## WORK INSTRUCTIONS
Give every entry again, word for word and in full.

Records from a collection
==========
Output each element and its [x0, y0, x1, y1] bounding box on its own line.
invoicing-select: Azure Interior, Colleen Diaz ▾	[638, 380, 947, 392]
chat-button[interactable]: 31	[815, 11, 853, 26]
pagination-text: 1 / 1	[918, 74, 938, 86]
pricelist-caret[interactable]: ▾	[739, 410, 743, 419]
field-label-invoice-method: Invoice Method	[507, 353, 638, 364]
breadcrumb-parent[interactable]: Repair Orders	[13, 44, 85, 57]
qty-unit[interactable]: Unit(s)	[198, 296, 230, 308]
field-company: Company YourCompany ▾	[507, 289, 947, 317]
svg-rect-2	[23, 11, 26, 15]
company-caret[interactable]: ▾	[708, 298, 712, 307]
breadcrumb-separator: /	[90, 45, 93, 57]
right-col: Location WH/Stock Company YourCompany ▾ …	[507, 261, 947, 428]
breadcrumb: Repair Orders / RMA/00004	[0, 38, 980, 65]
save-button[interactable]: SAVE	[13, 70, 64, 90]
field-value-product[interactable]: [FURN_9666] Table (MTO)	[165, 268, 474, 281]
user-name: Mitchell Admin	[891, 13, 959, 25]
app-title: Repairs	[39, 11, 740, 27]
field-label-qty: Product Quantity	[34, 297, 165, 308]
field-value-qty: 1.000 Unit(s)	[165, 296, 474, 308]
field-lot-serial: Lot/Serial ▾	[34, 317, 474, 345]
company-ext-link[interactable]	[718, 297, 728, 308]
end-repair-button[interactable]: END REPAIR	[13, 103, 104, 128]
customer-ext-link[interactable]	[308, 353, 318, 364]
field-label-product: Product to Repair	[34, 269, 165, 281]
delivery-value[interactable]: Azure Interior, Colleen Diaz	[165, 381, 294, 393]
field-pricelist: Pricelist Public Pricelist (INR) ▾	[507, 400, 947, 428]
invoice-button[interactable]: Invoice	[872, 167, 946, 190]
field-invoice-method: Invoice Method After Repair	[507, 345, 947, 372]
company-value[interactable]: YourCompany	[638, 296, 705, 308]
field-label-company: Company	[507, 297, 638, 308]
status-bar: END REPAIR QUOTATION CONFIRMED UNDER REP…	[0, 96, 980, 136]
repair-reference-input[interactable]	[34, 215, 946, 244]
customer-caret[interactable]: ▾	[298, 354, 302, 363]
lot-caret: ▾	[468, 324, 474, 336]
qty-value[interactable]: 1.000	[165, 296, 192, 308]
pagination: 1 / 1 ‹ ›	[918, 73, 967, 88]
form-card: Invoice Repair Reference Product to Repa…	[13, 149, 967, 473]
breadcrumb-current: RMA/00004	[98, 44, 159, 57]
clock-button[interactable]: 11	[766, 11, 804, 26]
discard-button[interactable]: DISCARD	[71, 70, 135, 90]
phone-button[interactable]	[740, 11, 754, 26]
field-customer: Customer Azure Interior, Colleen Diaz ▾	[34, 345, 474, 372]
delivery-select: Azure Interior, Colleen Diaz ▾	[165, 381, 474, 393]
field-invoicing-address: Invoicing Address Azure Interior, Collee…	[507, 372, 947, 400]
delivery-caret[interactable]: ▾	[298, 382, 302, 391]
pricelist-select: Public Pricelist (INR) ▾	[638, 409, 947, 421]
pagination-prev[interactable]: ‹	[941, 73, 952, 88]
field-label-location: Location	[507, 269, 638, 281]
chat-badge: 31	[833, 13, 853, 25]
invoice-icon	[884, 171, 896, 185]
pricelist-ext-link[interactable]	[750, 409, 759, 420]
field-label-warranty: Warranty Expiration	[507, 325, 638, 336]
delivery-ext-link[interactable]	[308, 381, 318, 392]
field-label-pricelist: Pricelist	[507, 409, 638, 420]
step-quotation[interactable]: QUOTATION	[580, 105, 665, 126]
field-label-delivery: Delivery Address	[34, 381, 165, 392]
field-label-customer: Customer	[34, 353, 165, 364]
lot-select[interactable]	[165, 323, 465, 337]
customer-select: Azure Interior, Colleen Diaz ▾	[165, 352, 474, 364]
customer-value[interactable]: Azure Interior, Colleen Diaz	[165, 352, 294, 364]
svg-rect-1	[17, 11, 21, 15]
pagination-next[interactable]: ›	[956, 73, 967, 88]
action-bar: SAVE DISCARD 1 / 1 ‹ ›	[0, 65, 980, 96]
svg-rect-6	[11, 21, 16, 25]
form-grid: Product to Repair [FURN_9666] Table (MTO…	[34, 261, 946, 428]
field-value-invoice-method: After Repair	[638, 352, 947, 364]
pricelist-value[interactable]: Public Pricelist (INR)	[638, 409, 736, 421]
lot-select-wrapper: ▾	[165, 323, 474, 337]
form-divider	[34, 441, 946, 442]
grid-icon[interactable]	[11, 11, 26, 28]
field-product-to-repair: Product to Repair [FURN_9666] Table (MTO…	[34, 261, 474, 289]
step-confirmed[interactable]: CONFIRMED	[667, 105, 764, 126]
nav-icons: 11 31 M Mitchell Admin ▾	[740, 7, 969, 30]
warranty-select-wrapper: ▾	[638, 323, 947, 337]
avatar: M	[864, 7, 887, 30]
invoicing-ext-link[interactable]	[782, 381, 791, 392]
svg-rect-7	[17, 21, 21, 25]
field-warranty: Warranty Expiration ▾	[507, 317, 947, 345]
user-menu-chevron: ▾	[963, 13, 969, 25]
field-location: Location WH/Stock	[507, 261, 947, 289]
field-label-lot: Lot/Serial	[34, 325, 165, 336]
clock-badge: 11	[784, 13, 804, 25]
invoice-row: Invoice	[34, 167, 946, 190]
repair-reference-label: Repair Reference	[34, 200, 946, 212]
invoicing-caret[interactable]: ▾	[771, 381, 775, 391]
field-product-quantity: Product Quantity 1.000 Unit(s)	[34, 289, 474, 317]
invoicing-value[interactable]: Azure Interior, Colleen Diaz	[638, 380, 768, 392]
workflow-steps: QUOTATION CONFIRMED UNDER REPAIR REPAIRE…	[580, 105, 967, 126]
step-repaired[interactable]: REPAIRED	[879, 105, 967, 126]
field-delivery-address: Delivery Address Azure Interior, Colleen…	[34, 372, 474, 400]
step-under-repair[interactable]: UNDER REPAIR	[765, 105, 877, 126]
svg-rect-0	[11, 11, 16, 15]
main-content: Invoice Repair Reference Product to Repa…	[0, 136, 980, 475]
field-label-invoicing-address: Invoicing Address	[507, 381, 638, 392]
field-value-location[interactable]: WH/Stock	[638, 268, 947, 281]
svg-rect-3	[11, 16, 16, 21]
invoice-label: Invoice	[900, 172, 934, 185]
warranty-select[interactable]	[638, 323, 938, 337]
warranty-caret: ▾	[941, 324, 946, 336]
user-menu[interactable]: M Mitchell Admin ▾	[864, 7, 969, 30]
==========
## TASK OUTPUT
Output each element and its [x0, y0, x1, y1] bounding box on its own line.
invoicing-select: Azure Interior, Colleen Diaz ▾	[638, 380, 947, 392]
chat-button[interactable]: 31	[815, 11, 853, 26]
pagination-text: 1 / 1	[918, 74, 938, 86]
pricelist-caret[interactable]: ▾	[739, 410, 743, 419]
field-label-invoice-method: Invoice Method	[507, 353, 638, 364]
breadcrumb-parent[interactable]: Repair Orders	[13, 44, 85, 57]
qty-unit[interactable]: Unit(s)	[198, 296, 230, 308]
field-company: Company YourCompany ▾	[507, 289, 947, 317]
svg-rect-2	[23, 11, 26, 15]
company-caret[interactable]: ▾	[708, 298, 712, 307]
breadcrumb-separator: /	[90, 45, 93, 57]
right-col: Location WH/Stock Company YourCompany ▾ …	[507, 261, 947, 428]
breadcrumb: Repair Orders / RMA/00004	[0, 38, 980, 65]
save-button[interactable]: SAVE	[13, 70, 64, 90]
field-value-product[interactable]: [FURN_9666] Table (MTO)	[165, 268, 474, 281]
user-name: Mitchell Admin	[891, 13, 959, 25]
app-title: Repairs	[39, 11, 740, 27]
field-label-qty: Product Quantity	[34, 297, 165, 308]
field-value-qty: 1.000 Unit(s)	[165, 296, 474, 308]
field-lot-serial: Lot/Serial ▾	[34, 317, 474, 345]
company-ext-link[interactable]	[718, 297, 728, 308]
end-repair-button[interactable]: END REPAIR	[13, 103, 104, 128]
customer-ext-link[interactable]	[308, 353, 318, 364]
field-label-product: Product to Repair	[34, 269, 165, 281]
delivery-value[interactable]: Azure Interior, Colleen Diaz	[165, 381, 294, 393]
field-pricelist: Pricelist Public Pricelist (INR) ▾	[507, 400, 947, 428]
invoice-button[interactable]: Invoice	[872, 167, 946, 190]
field-invoice-method: Invoice Method After Repair	[507, 345, 947, 372]
company-value[interactable]: YourCompany	[638, 296, 705, 308]
field-label-company: Company	[507, 297, 638, 308]
status-bar: END REPAIR QUOTATION CONFIRMED UNDER REP…	[0, 96, 980, 136]
repair-reference-input[interactable]	[34, 215, 946, 244]
customer-caret[interactable]: ▾	[298, 354, 302, 363]
lot-caret: ▾	[468, 324, 474, 336]
qty-value[interactable]: 1.000	[165, 296, 192, 308]
pagination: 1 / 1 ‹ ›	[918, 73, 967, 88]
form-card: Invoice Repair Reference Product to Repa…	[13, 149, 967, 473]
breadcrumb-current: RMA/00004	[98, 44, 159, 57]
clock-button[interactable]: 11	[766, 11, 804, 26]
discard-button[interactable]: DISCARD	[71, 70, 135, 90]
phone-button[interactable]	[740, 11, 754, 26]
field-customer: Customer Azure Interior, Colleen Diaz ▾	[34, 345, 474, 372]
delivery-select: Azure Interior, Colleen Diaz ▾	[165, 381, 474, 393]
field-invoicing-address: Invoicing Address Azure Interior, Collee…	[507, 372, 947, 400]
delivery-caret[interactable]: ▾	[298, 382, 302, 391]
pricelist-select: Public Pricelist (INR) ▾	[638, 409, 947, 421]
pagination-prev[interactable]: ‹	[941, 73, 952, 88]
field-label-location: Location	[507, 269, 638, 281]
chat-badge: 31	[833, 13, 853, 25]
invoice-icon	[884, 171, 896, 185]
pricelist-ext-link[interactable]	[750, 409, 759, 420]
field-label-warranty: Warranty Expiration	[507, 325, 638, 336]
delivery-ext-link[interactable]	[308, 381, 318, 392]
field-label-pricelist: Pricelist	[507, 409, 638, 420]
step-quotation[interactable]: QUOTATION	[580, 105, 665, 126]
field-label-delivery: Delivery Address	[34, 381, 165, 392]
field-label-customer: Customer	[34, 353, 165, 364]
lot-select[interactable]	[165, 323, 465, 337]
customer-select: Azure Interior, Colleen Diaz ▾	[165, 352, 474, 364]
customer-value[interactable]: Azure Interior, Colleen Diaz	[165, 352, 294, 364]
svg-rect-1	[17, 11, 21, 15]
pagination-next[interactable]: ›	[956, 73, 967, 88]
action-bar: SAVE DISCARD 1 / 1 ‹ ›	[0, 65, 980, 96]
svg-rect-6	[11, 21, 16, 25]
form-grid: Product to Repair [FURN_9666] Table (MTO…	[34, 261, 946, 428]
field-value-invoice-method: After Repair	[638, 352, 947, 364]
pricelist-value[interactable]: Public Pricelist (INR)	[638, 409, 736, 421]
lot-select-wrapper: ▾	[165, 323, 474, 337]
form-divider	[34, 441, 946, 442]
grid-icon[interactable]	[11, 11, 26, 28]
field-product-to-repair: Product to Repair [FURN_9666] Table (MTO…	[34, 261, 474, 289]
step-confirmed[interactable]: CONFIRMED	[667, 105, 764, 126]
nav-icons: 11 31 M Mitchell Admin ▾	[740, 7, 969, 30]
warranty-select-wrapper: ▾	[638, 323, 947, 337]
avatar: M	[864, 7, 887, 30]
invoicing-ext-link[interactable]	[782, 381, 791, 392]
svg-rect-7	[17, 21, 21, 25]
field-warranty: Warranty Expiration ▾	[507, 317, 947, 345]
user-menu-chevron: ▾	[963, 13, 969, 25]
field-location: Location WH/Stock	[507, 261, 947, 289]
field-label-lot: Lot/Serial	[34, 325, 165, 336]
clock-badge: 11	[784, 13, 804, 25]
invoice-row: Invoice	[34, 167, 946, 190]
repair-reference-label: Repair Reference	[34, 200, 946, 212]
invoicing-caret[interactable]: ▾	[771, 381, 775, 391]
field-product-quantity: Product Quantity 1.000 Unit(s)	[34, 289, 474, 317]
invoicing-value[interactable]: Azure Interior, Colleen Diaz	[638, 380, 768, 392]
workflow-steps: QUOTATION CONFIRMED UNDER REPAIR REPAIRE…	[580, 105, 967, 126]
step-repaired[interactable]: REPAIRED	[879, 105, 967, 126]
field-delivery-address: Delivery Address Azure Interior, Colleen…	[34, 372, 474, 400]
step-under-repair[interactable]: UNDER REPAIR	[765, 105, 877, 126]
svg-rect-0	[11, 11, 16, 15]
main-content: Invoice Repair Reference Product to Repa…	[0, 136, 980, 475]
field-label-invoicing-address: Invoicing Address	[507, 381, 638, 392]
field-value-location[interactable]: WH/Stock	[638, 268, 947, 281]
svg-rect-3	[11, 16, 16, 21]
invoice-label: Invoice	[900, 172, 934, 185]
warranty-select[interactable]	[638, 323, 938, 337]
warranty-caret: ▾	[941, 324, 946, 336]
user-menu[interactable]: M Mitchell Admin ▾	[864, 7, 969, 30]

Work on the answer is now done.